Despite its widespread occurrence, acute LBP is considered to be typically self-limiting, with a recovery rate of 90% within 6 weeks of the initial episode [8], whereas 2 to 7% of patients develop chronic LBP and have a high risk of recurrence [4, 8]. The progression to chronicity is associated with high disability and costs for society [9]. Out of all 291 conditions studied in the Global Burden of Disease 2010 Study, LBP ranked highest in terms of disability and sixth in terms of overall burden expressed as disability-adjusted life-year (DALYs). Estimated DALYs increased from 58.2 million in 1990 to 83.0 million in 2010 [5]. In fact, LBP leads to a greater number of people leaving the labor force than diabetes, hypertension, neoplasm, asthma, and heart and respiratory disease combined [10].

There are many different therapeutic interventions for acute and sub-acute non-specific LBP, including pharmacological and physiotherapy treatments that are sustained by several systematic reviews [11,12,13,14,15,16,17,18,19,20,21,22]. However, none of them has been universally accepted as being the most efficacious. The five most recent guidelines (from 2015 to 2018) developed inconsistent and discordant recommendations for acute LBP [23, 24]. The uncertainties regarding the most effective treatment may be due to the absence of multiple direct comparisons of the available treatments.
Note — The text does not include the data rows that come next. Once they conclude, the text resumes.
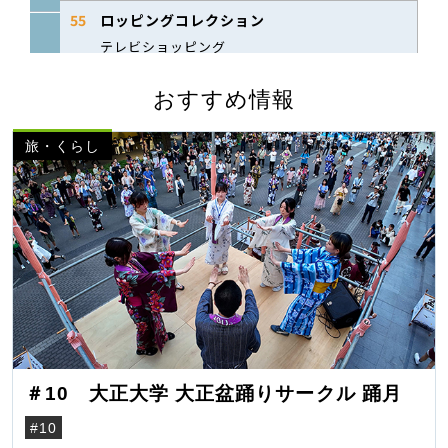
おすすめ情報
旅・くらし
＃10 大正大学 大正盆踊りサークル 踊月
#10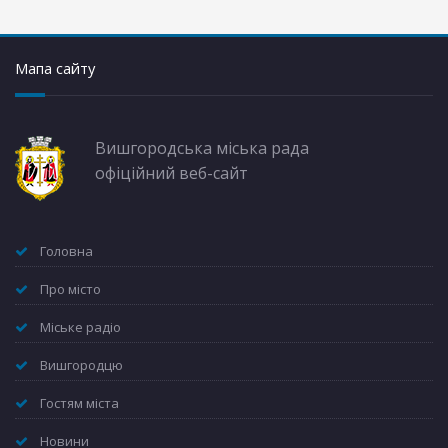
Мапа сайту
Вишгородська міська рада
офіційний веб-сайт
Головна
Про місто
Міське радіо
Вишгородцю
Гостям міста
Новини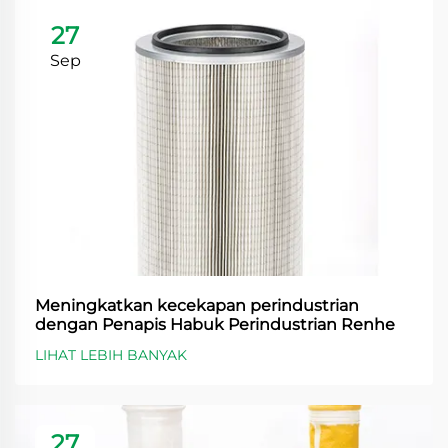
27
Sep
Meningkatkan kecekapan perindustrian
dengan Penapis Habuk Perindustrian Renhe
LIHAT LEBIH BANYAK
27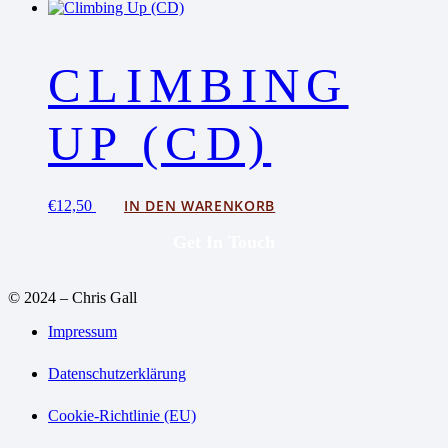
CLIMBING
UP (CD)
IN DEN WARENKORB
€
12,50
Get In Touch
© 2024 – Chris Gall
Impressum
Datenschutzerklärung
Cookie-Richtlinie (EU)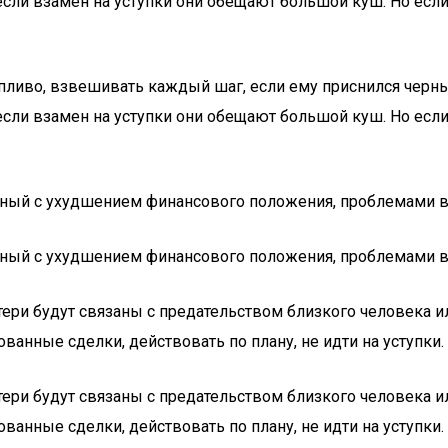
 если взамен на уступки они обещают большой куш. Но есл
ливо, взвешивать каждый шаг, если ему приснился черны
 если взамен на уступки они обещают большой куш. Но есл
ный с ухудшением финансового положения, проблемами в р
ный с ухудшением финансового положения, проблемами в р
ери будут связаны с предательством близкого человека и
ванные сделки, действовать по плану, не идти на уступки.
ери будут связаны с предательством близкого человека и
ванные сделки, действовать по плану, не идти на уступки.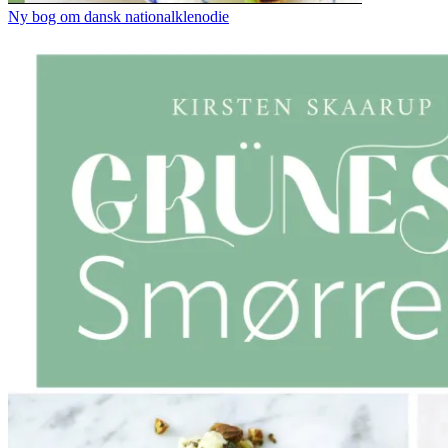
Ny bog om dansk nationalklenodie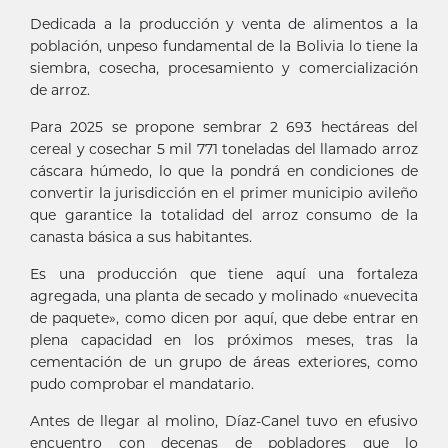
Dedicada a la producción y venta de alimentos a la
población, unpeso fundamental de la Bolivia lo tiene la
siembra, cosecha, procesamiento y comercialización
de arroz.
Para 2025 se propone sembrar 2 693 hectáreas del
cereal y cosechar 5 mil 771 toneladas del llamado arroz
cáscara húmedo, lo que la pondrá en condiciones de
convertir la jurisdicción en el primer municipio avileño
que garantice la totalidad del arroz consumo de la
canasta básica a sus habitantes.
Es una producción que tiene aquí una fortaleza
agregada, una planta de secado y molinado «nuevecita
de paquete», como dicen por aquí, que debe entrar en
plena capacidad en los próximos meses, tras la
cementación de un grupo de áreas exteriores, como
pudo comprobar el mandatario.
Antes de llegar al molino, Díaz-Canel tuvo en efusivo
encuentro con decenas de pobladores que lo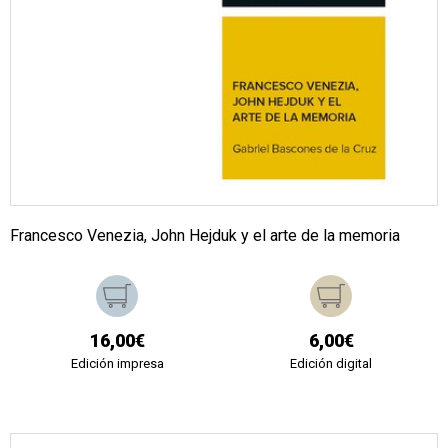
Francesco Venezia, John Hejduk y el arte de la memoria
16,00€
6,00€
Edición impresa
Edición digital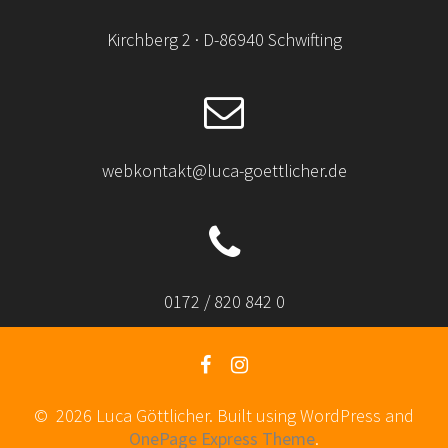
Kirchberg 2 · D-86940 Schwifting
webkontakt@luca-goettlicher.de
0172 / 820 842 0
© 2026 Luca Göttlicher. Built using WordPress and
OnePage Express Theme
.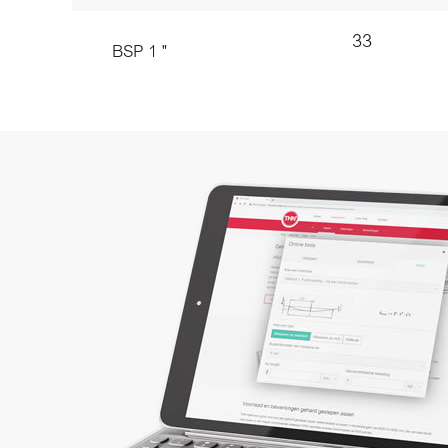
33
BSP 1 "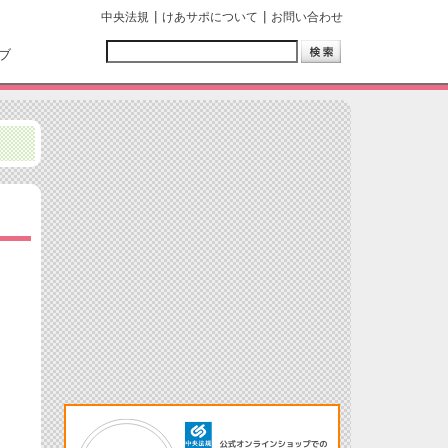
中央法規
けあサポについて
お問い合わせ
ブ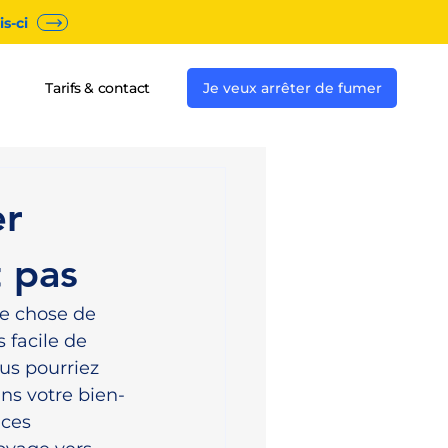
s-ci
Tarifs & contact
Je veux arrêter de fumer
er
 pas
e chose de 
 facile de 
us pourriez 
ns votre bien-
 ces 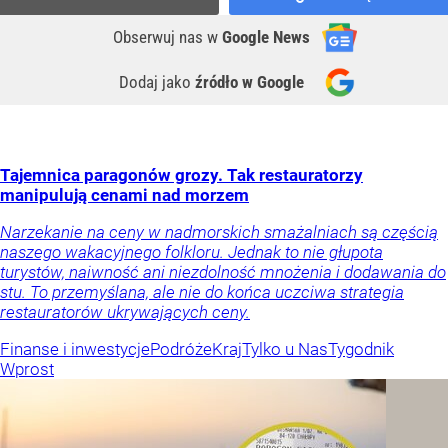
Obserwuj nas
w
Google News
Dodaj jako
źródło w Google
Tajemnica paragonów grozy. Tak restauratorzy
manipulują cenami nad morzem
Narzekanie na ceny w nadmorskich smażalniach są częścią
naszego wakacyjnego folkloru. Jednak to nie głupota
turystów, naiwność ani niezdolność mnożenia i dodawania do
stu. To przemyślana, ale nie do końca uczciwa strategia
restauratorów ukrywających ceny.
Finanse i inwestycje
Podróże
Kraj
Tylko u Nas
Tygodnik
Wprost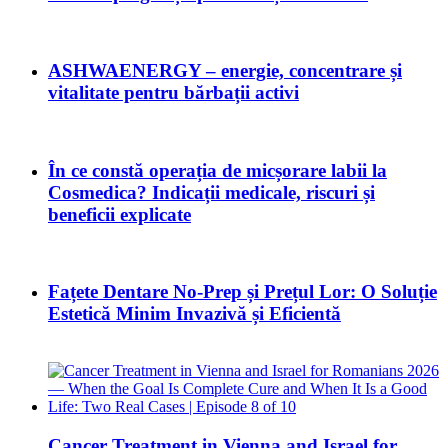
ASHWAENERGY – energie, concentrare și
vitalitate pentru bărbații activi
În ce constă operația de micșorare labii la
Cosmedica? Indicații medicale, riscuri și
beneficii explicate
Fațete Dentare No-Prep și Prețul Lor: O Soluție
Estetică Minim Invazivă și Eficientă
Cancer Treatment in Vienna and Israel for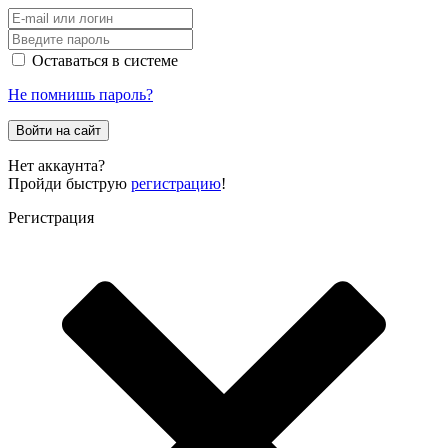
Оставаться в системе
Не помнишь пароль?
Войти на сайт
Нет аккаунта?
Пройди быструю
регистрацию
!
Регистрация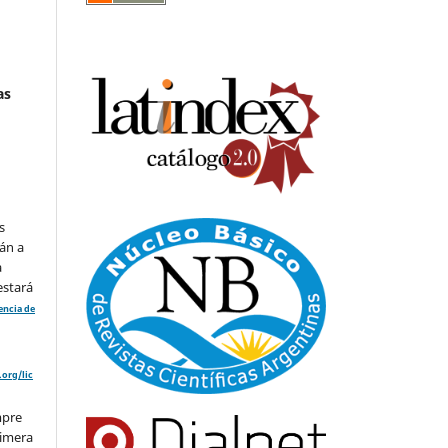
as
s
án a
a
estará
cencia de
org/lic
mpre
rimera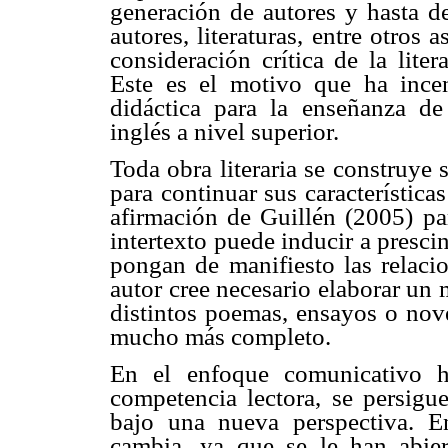
generación de autores y hasta de
autores, literaturas, entre otros
consideración crítica de la lite
Este es el motivo que ha incen
didáctica para la enseñanza de
inglés a nivel superior.
Toda obra literaria se construye s
para continuar sus características
afirmación de Guillén (2005) pa
intertexto puede inducir a prescin
pongan de manifiesto las relacion
autor cree necesario elaborar un 
distintos poemas, ensayos o nove
mucho más completo.
En el enfoque comunicativo h
competencia lectora, se persigue 
bajo una nueva perspectiva. En
cambia, ya que se le han abie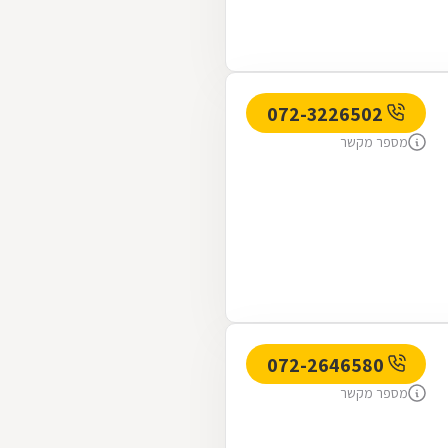
072-3226502
מספר מקשר
072-2646580
מספר מקשר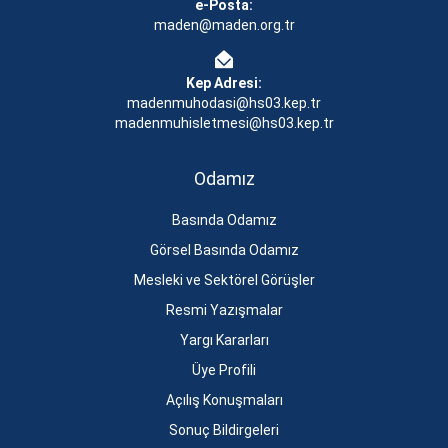
e-Posta:
maden@maden.org.tr
Kep Adresi:
madenmuhodasi@hs03.kep.tr
madenmuhisletmesi@hs03.kep.tr
Odamız
Basında Odamız
Görsel Basında Odamız
Mesleki ve Sektörel Görüşler
Resmi Yazışmalar
Yargı Kararları
Üye Profili
Açılış Konuşmaları
Sonuç Bildirgeleri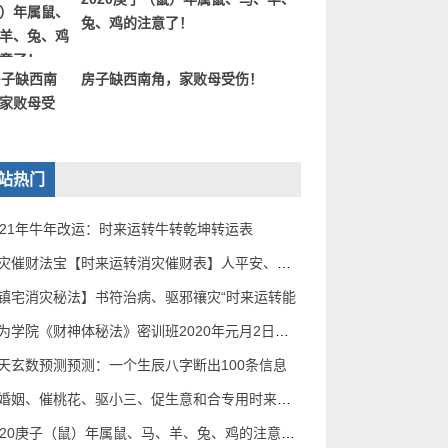
兔、鸡的注意了！
房子缺西南角，家败母受伤！
站热门
021年牛年改运：时来运转牛转乾坤转运表
消灾催财法宝【时来运转消灾催财表】人平安、家道
镇宅消灾秘法】书符治病、驱邪禳灾“时来运转能
无为学院《财神体秘法》密训班2020年元月2日——5
天玄数预测预测：一个生辰八字断出100条信息
催婚姻、催桃花、驱小三、促生意和合专用时来运转
2020庚子（鼠）年属鼠、马、羊、兔、鸡的注意了！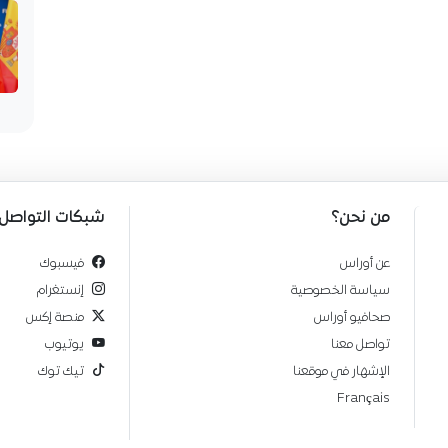
من نحن؟
شبكات التواصل
عن أوراس
فيسبوك
سياسة الخصوصية
إنستغرام
صحافيو أوراس
منصة إكس
تواصل معنا
يوتيوب
الإشهار في موقعنا
تيك توك
Français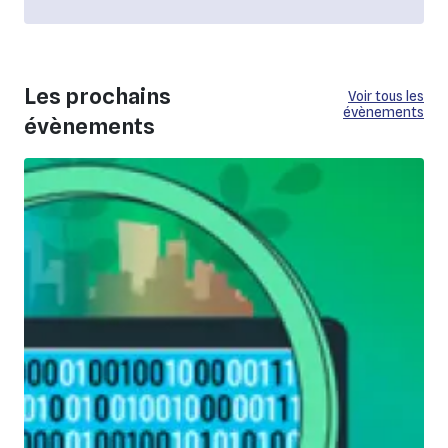
Les prochains
Voir tous les
évènements
évènements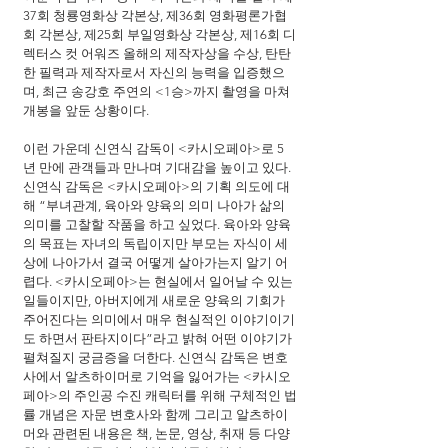
37회 청룡영화상 각본상, 제36회 영화평론가협
회 각본상, 제25회 부일영화상 각본상, 제16회 디
렉터스 컷 어워즈 올해의 제작자상을 수상, 탄탄
한 필력과 제작자로서 자신의 능력을 입증했으
며, 최근 송강호 주연의 <1승>까지 촬영을 마쳐 
개봉을 앞둔 상황이다.
이런 가운데 신연식 감독이 <카시오페아>로 5
년 만에 관객들과 만나며 기대감을 높이고 있다. 
신연식 감독은 <카시오페아>의 기획 의도에 대
해 “부녀관계, 육아와 양육의 의미 나아가 삶의 
의미를 고찰할 작품을 하고 싶었다. 육아와 양육
의 목표는 자녀의 독립이지만 부모는 자식이 세
상에 나아가서 결국 어떻게 살아가는지 알기 어
렵다. <카시오페아>는 현실에서 일어날 수 있는 
일들이지만, 아버지에게 새로운 양육의 기회가 
주어진다는 의미에서 매우 현실적인 이야기이기
도 하면서 판타지이다”라고 밝혀 어떤 이야기가 
펼쳐질지 궁금증을 더한다. 신연식 감독은 변호
사에서 알츠하이머로 기억을 잃어가는 <카시오
페아>의 주인공 수진 캐릭터를 위해 구체적인 법
률 개념은 자문 변호사와 함께 그리고 알츠하이
머와 관련된 내용은 책, 논문, 영상, 취재 등 다양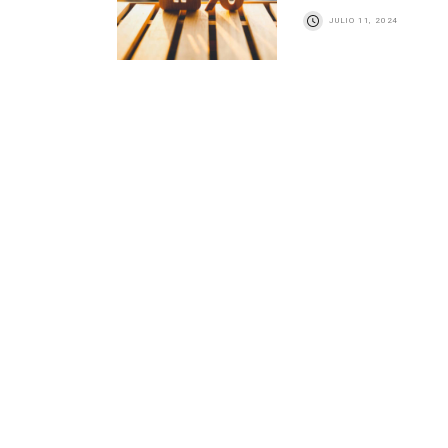
JULIO 11, 2024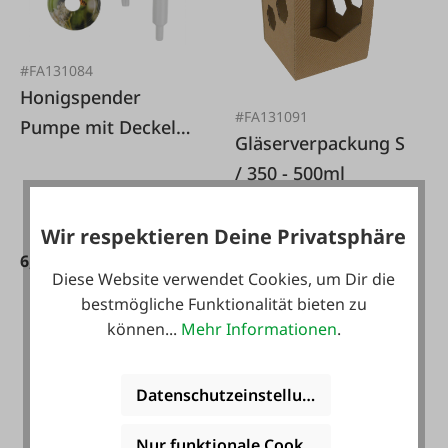
#FA131084
Honigspender
#FA131091
Pumpe mit Deckeln
Gläserverpackung S
TO66 & TO82
/ 350 - 500ml
Wir respektieren Deine Privatsphäre
6,99 €*
Diese Website verwendet Cookies, um Dir die
bestmögliche Funktionalität bieten zu
2,20 €*
können...
Mehr Informationen
.
Datenschutzeinstellungen
Nur funktionale Cookies akzeptieren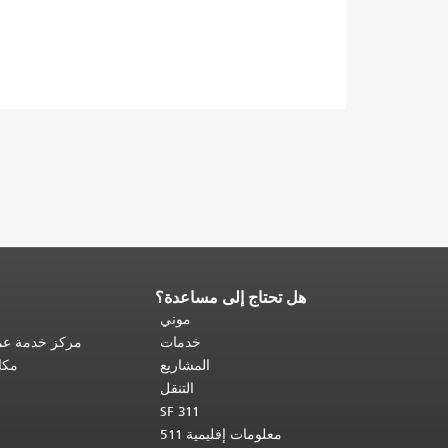
هل تحتاج إلى مساعدة؟
نهاية
محتوى
موني
الصفحة.
يتكرر
خدمات
مركز خدمة عمل
باقي
المشاريع
مكا
محتوى
التنقل
هذه
SF 311
الصفحة
معلومات إقليمية 511
في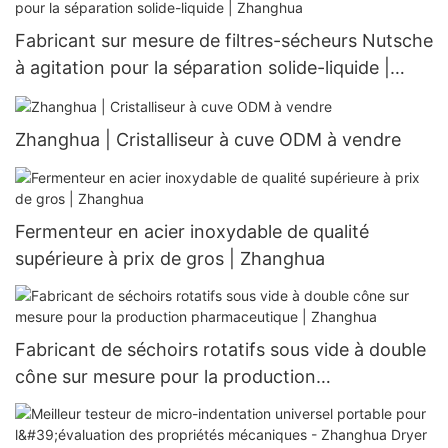
Fabricant sur mesure de filtres-sécheurs Nutsche
à agitation pour la séparation solide-liquide |
Zhanghua
Zhanghua | Cristalliseur à cuve ODM à vendre
Fermenteur en acier inoxydable de qualité
supérieure à prix de gros | Zhanghua
Fabricant de séchoirs rotatifs sous vide à double
cône sur mesure pour la production
pharmaceutique | Zhanghua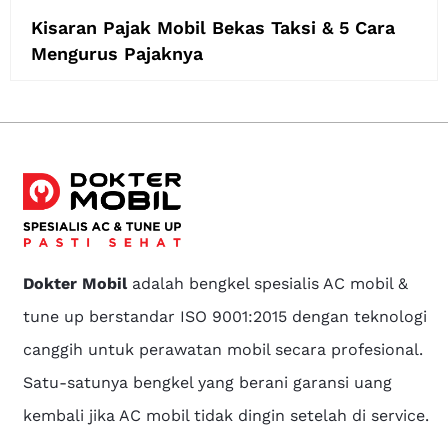
Kisaran Pajak Mobil Bekas Taksi & 5 Cara
Mengurus Pajaknya
Dokter Mobil
adalah bengkel spesialis AC mobil &
tune up berstandar ISO 9001:2015 dengan teknologi
canggih untuk perawatan mobil secara profesional.
Satu-satunya bengkel yang berani garansi uang
kembali jika AC mobil tidak dingin setelah di service.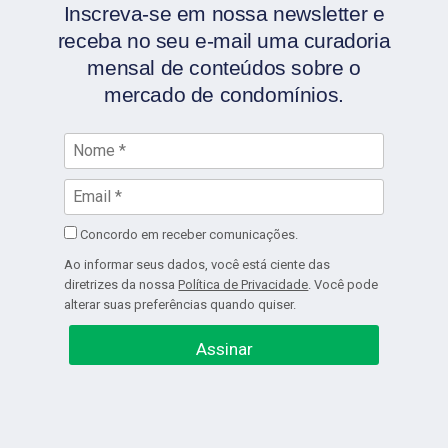
Inscreva-se em nossa newsletter e
receba no seu e-mail uma curadoria
mensal de conteúdos sobre o
mercado de condomínios.
Concordo em receber comunicações.
Ao informar seus dados, você está ciente das
diretrizes da nossa
Política de Privacidade
. Você pode
alterar suas preferências quando quiser.
Assinar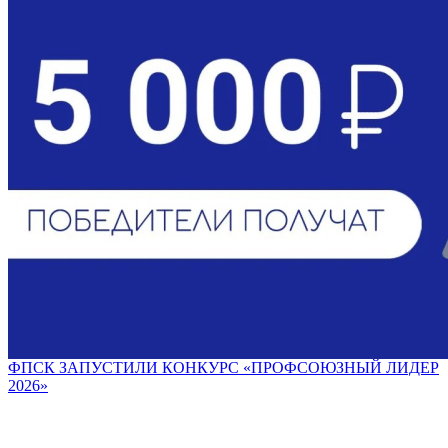
ФПСК ЗАПУСТИЛИ КОНКУРС «ПРОФСОЮЗНЫЙ ЛИДЕР
2026»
In fact, the majority of published studies compare only two interventions at a time. It would be helpful for clinicians, patients, and all stakeholders to know the relative efficacy of all the available treatments for acute LBP in terms of benefits and harm, in order to inform treatment decision and let to choose the best option on the basis of evidence and not only according to expert opinion.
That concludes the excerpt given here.